Dataset entries:
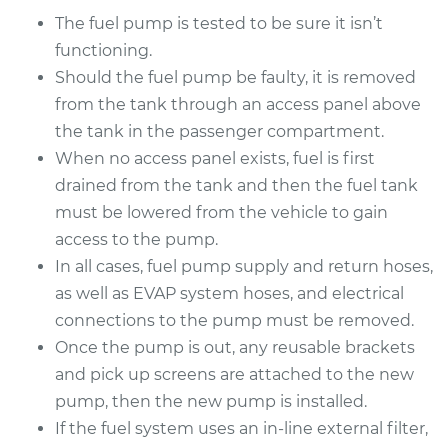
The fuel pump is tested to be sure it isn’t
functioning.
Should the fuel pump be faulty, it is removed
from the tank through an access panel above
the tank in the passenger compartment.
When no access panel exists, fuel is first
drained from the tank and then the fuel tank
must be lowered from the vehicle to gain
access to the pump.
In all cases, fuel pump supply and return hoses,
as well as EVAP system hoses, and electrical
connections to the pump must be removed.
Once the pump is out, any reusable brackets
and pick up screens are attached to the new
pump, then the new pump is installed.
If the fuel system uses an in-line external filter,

Description of the task:
Every line above goes into the copy unchanged; the pictures do not.

Result of the exercise:
The fuel pump is tested to be sure it isn’t
functioning.
Should the fuel pump be faulty, it is removed
from the tank through an access panel above
the tank in the passenger compartment.
When no access panel exists, fuel is first
drained from the tank and then the fuel tank
must be lowered from the vehicle to gain
access to the pump.
In all cases, fuel pump supply and return hoses,
as well as EVAP system hoses, and electrical
connections to the pump must be removed.
Once the pump is out, any reusable brackets
and pick up screens are attached to the new
pump, then the new pump is installed.
If the fuel system uses an in-line external filter,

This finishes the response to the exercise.